In the Japanese religious tradition of Shinto, salt is seen as a cleanser and purifier. Salt is used in the purification ritual of misogi—a practice similar to baptism—to remove negative spiritual energy. Before childbirth, women who practice Shinto will often bathe in salt water and scatter salt around the birth room to purify the space. Salt is also placed on either side of a house’s entrance during funerals, and incorporated into weddings to represent the “force of life.” Some Japanese restaurants, stores, and theaters will place conical piles of salt beside their entrances to purify the building and attract good luck.

In the Haitian Vodou tradition, one strand of folklore concerns zombies—the recently dead who are turned into soulless creatures through spells. The folklore warns Vodou practitioners not to feed salt to zombies, because doing so will restore their senses and turn them against their enchanters.

Judaism and Islam
Historian of salt Mark Kurlansky explains that in these major religious traditions, salt seals a bargain, especially the convent with God. According to Rabbinic literature, salt represents an immortal bond because it never spoils or decays. Adding salt to challah, a spiritually significant form of Jewish bread, is considered a critical part of the meal. Depending on custom, the challah may be dipped in salt, salt is sprinkled on top, or salt is kept present on the table.

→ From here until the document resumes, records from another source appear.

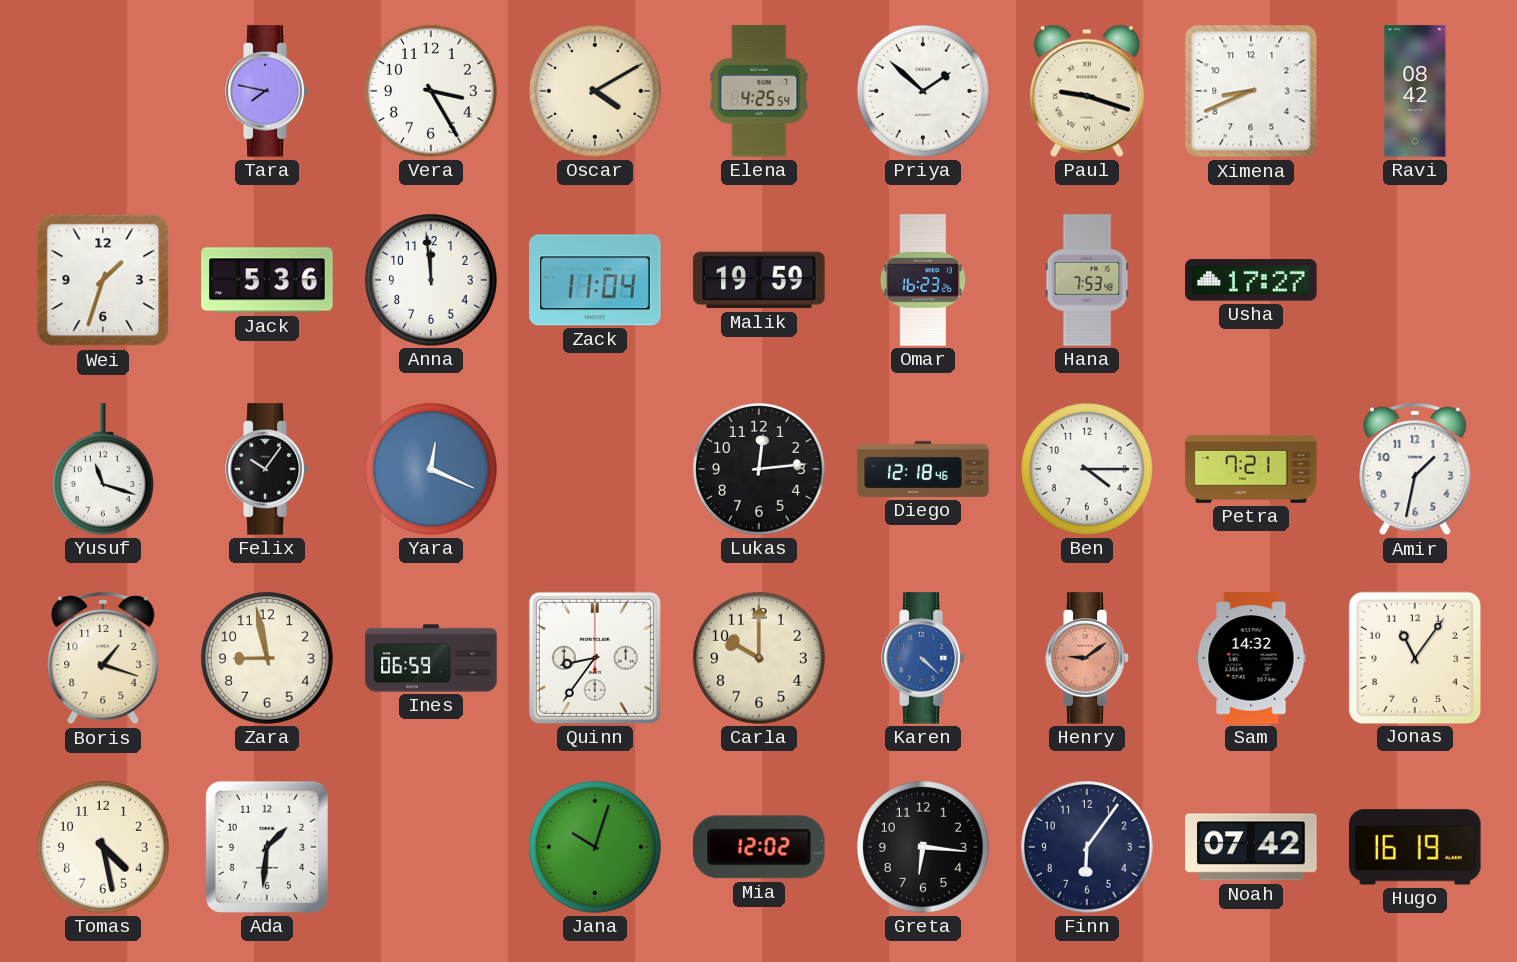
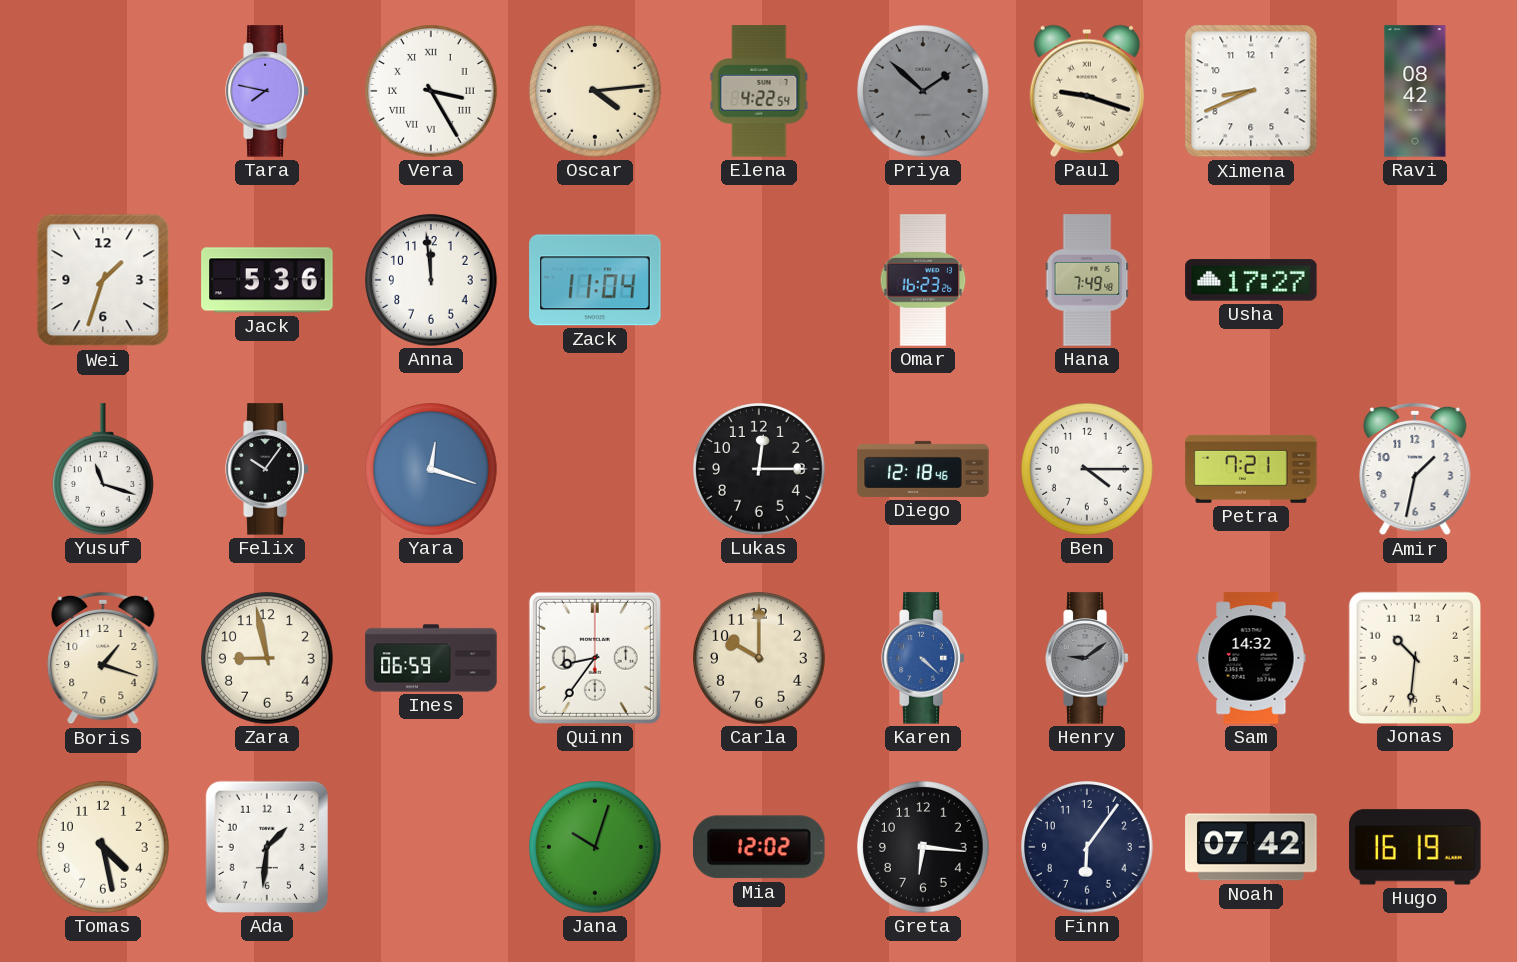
Vera numerals: Arabic -> Roman
Oscar: 4:10 -> 4:14
Elena: 4:25 -> 4:22
Priya dial: white -> grey
Malik: 19:59 -> none
Hana: 7:53 -> 7:49
Yara: 12:19 -> 12:18
Lukas: 12:14 -> 12:15
Henry dial: salmon -> grey
Jonas: 11:06 -> 10:31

In Hinduism, salt is incorporated into religious ceremonies, including those for weddings and housebreaking. Some use salt to remove drishti—the evil eye, or bad energy. The person who removes drishti will pour salt into one hand, spin it in clockwise circles around the other person, and then discard it in the sink. During the religious month of Sawan, some refrain from eating table salt and use unprocessed rock salt instead, which is considered purer.

Spilling salt
It’s a widespread superstition that spilled salt brings bad luck. The belief may have originated with Leonardo da Vinci’s famous painting of the Last Supper; a saltshaker is placed in front of Judas Iscarot. Many cultures have added twists to this superstition. In Norway, for example, it’s said that a person will shed as many tears as would be needed to dissolve the spilled salt. In Germany, France, and the U.S., it’s a common superstition for people who have spilled salt to quickly throw some of it behind them. This practice stems from the belief that the overturned salt is a direct act of the devil; tossing salt backward will hit the devil in the eye and ward him away. Some people even crawl beneath the table and emerge on its other side!